This project is an implementation of a Machine-Readable Zone (MRZ) reader from images using segmentation, face detection, and Optical Character Recognition (OCR). The implementation leverages TensorFlow Lite models for segmentation, a Caffe model for face detection, and EasyOCR for text recognition.
- MRZ Detection: Automatically detects and segments the MRZ region in passport images.
- Face Detection: Identifies and crops the face from the passport image.
- OCR with EasyOCR: Extracts text from the segmented MRZ region using EasyOCR.
- Preprocessing: Includes optional preprocessing steps such as skew correction, shadow removal, and background clearing to improve OCR accuracy.
- Python 3.10 or higher
- Install the required Python packages from the
requirements.txt
file:
git clone https://github.com/SerdarHelli/MRZ_Passport_Reader_From_Image.git
cd MRZ_Passport_Reader_From_Image
pip install -e . -q
import json
import cv2
from mrz_reader.reader import MRZReader
# Initialize the MRZReader
reader = mrz_reader.reader.MRZReader(
facedetection_protxt = "./weights/face_detector/deploy.prototxt",
facedetection_caffemodel = "./weights/face_detector/res10_300x300_ssd_iter_140000.caffemodel",
segmentation_model = "./weights/mrz_detector/mrz_seg.tflite",
easy_ocr_params = { "lang_list": ["en"], "gpu": False }
)
# Load an image
image_path = 'path_to_your_image.jpg'
# Perform MRZ reading with preprocessing and face detection
text_results,segmented_image ,detected_face = reader.predict(
image_path,
do_facedetect = True,
preprocess_config = {
"do_preprocess": False,
"skewness": False,
"delete_shadow": False,
"clear_background": False
} # or {} send empty
)
# Display results
print("Recognized Text:")
for result in text_results:
bbox, text, confidence = result
print(f"Bounding Box on segmented_image: {bbox}")
print(f"Recognized Text: {text}")
print(f"Confidence: {confidence:.2f}")
print("-" * 50)
if detected_face is not None:
print("Face detected in the image.")
# Display the images
cv2.imshow("Segmented Image", segmented_image)

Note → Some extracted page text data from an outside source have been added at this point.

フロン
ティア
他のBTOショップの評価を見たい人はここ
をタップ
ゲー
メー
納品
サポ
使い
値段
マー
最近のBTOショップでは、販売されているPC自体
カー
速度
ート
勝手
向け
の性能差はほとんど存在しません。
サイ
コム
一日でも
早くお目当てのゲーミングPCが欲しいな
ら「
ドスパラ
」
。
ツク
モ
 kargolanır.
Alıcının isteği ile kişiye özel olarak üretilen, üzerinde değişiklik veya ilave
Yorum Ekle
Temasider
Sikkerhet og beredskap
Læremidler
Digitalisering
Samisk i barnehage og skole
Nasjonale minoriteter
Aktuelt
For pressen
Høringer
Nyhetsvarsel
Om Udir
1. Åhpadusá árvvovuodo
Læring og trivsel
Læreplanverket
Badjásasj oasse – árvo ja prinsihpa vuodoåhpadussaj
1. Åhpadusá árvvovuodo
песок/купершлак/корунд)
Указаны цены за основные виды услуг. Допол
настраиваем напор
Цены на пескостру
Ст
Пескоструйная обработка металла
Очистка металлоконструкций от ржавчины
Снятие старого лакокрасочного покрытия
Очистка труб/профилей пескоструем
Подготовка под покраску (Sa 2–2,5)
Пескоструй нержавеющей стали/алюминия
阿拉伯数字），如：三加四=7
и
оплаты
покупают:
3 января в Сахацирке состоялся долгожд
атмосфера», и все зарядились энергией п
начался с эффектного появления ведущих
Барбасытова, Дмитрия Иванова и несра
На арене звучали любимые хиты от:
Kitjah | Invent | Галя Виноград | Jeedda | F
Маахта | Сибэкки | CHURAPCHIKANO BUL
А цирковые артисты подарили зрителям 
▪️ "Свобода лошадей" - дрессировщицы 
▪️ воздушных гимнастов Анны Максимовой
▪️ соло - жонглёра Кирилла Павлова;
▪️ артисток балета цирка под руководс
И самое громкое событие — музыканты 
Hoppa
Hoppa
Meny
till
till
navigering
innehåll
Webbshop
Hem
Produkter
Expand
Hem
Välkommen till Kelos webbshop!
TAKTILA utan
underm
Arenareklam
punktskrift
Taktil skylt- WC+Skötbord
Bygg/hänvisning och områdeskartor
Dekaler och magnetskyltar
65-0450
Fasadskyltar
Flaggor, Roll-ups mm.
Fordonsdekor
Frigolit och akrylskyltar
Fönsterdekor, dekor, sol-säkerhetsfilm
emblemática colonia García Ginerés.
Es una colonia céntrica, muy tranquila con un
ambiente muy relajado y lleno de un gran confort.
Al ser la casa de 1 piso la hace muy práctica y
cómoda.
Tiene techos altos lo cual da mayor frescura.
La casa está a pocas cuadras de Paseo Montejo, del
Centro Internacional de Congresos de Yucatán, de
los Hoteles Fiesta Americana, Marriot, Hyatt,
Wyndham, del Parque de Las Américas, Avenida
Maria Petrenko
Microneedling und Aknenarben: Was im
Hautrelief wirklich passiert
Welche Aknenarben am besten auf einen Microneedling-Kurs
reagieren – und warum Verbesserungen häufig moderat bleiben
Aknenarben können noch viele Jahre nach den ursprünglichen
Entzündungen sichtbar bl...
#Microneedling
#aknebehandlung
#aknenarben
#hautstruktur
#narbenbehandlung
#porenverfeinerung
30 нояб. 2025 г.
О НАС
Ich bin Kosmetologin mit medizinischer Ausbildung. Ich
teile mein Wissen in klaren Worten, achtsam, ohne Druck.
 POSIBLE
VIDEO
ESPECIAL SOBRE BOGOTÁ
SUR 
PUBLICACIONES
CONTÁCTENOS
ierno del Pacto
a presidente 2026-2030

if detected_face is not None:
cv2.imshow("Detected Face", detected_face)
cv2.waitKey(0)
cv2.destroyAllWindows()
After you give this image to the models , you will take this result P<GBRUNITED<KINGDOM<FIVE<<JODIE<PIPPA<<<<<<<1071857032GBR8501178F1601312<<<<<<<<<<<<<<02 as a string. This study is a basic solution . Your image which you give should be clear, and it should cover whole area.